Exercise directions: Without including any pictures, return the records below exactly as written.

Material supplied:

☆ ☆ ☆

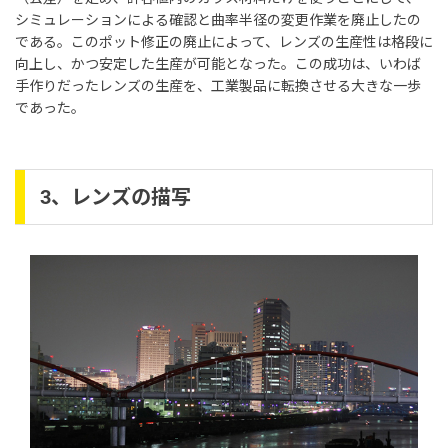
シミュレーションによる確認と曲率半径の変更作業を廃止したの
である。このポット修正の廃止によって、レンズの生産性は格段に
向上し、かつ安定した生産が可能となった。この成功は、いわば
手作りだったレンズの生産を、工業製品に転換させる大きな一歩
であった。
3、レンズの描写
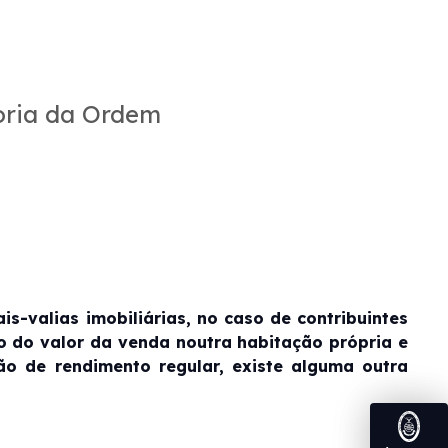
oria da Ordem
s-valias imobiliárias, no caso de contribuintes
o do valor da venda noutra habitação própria e
o de rendimento regular, existe alguma outra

☆ ☆ ☆

Response:
シミュレーションによる確認と曲率半径の変更作業を廃止したの
である。このポット修正の廃止によって、レンズの生産性は格段に
向上し、かつ安定した生産が可能となった。この成功は、いわば
手作りだったレンズの生産を、工業製品に転換させる大きな一歩
であった。
3、レンズの描写
oria da Ordem
s-valias imobiliárias, no caso de contribuintes
o do valor da venda noutra habitação própria e
o de rendimento regular, existe alguma outra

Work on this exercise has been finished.